Extracted page text data
++++++++++

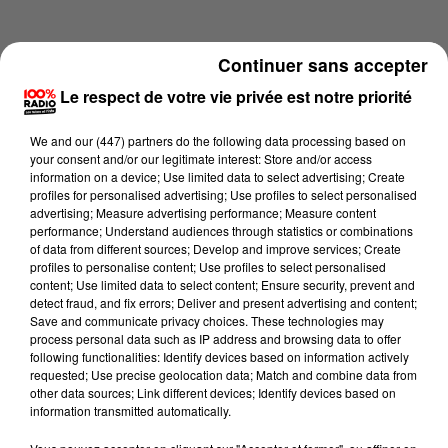
Continuer sans accepter
Le respect de votre vie privée est notre priorité
We and
our (447) partners
do the following data processing based on
your consent and/or our legitimate interest: Store and/or access
information on a device; Use limited data to select advertising; Create
profiles for personalised advertising; Use profiles to select personalised
advertising; Measure advertising performance; Measure content
performance; Understand audiences through statistics or combinations
of data from different sources; Develop and improve services; Create
profiles to personalise content; Use profiles to select personalised
content; Use limited data to select content; Ensure security, prevent and
Lecture (4 min 21 sec)
detect fraud, and fix errors; Deliver and present advertising and content;
Save and communicate privacy choices. These technologies may
process personal data such as IP address and browsing data to offer
following functionalities: Identify devices based on information actively
requested; Use precise geolocation data; Match and combine data from
100%
other data sources; Link different devices; Identify devices based on
information transmitted automatically.
100% Radio les infos du grand Toulouse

++++++++++

Exercise directions. The records above must be output exactly, except for their pictures.

Task answer.
Continuer sans accepter
Le respect de votre vie privée est notre priorité
We and
our (447) partners
do the following data processing based on
your consent and/or our legitimate interest: Store and/or access
information on a device; Use limited data to select advertising; Create
profiles for personalised advertising; Use profiles to select personalised
advertising; Measure advertising performance; Measure content
performance; Understand audiences through statistics or combinations
of data from different sources; Develop and improve services; Create
profiles to personalise content; Use profiles to select personalised
content; Use limited data to select content; Ensure security, prevent and
Lecture (4 min 21 sec)
detect fraud, and fix errors; Deliver and present advertising and content;
Save and communicate privacy choices. These technologies may
process personal data such as IP address and browsing data to offer
following functionalities: Identify devices based on information actively
requested; Use precise geolocation data; Match and combine data from
100%
other data sources; Link different devices; Identify devices based on
information transmitted automatically.
100% Radio les infos du grand Toulouse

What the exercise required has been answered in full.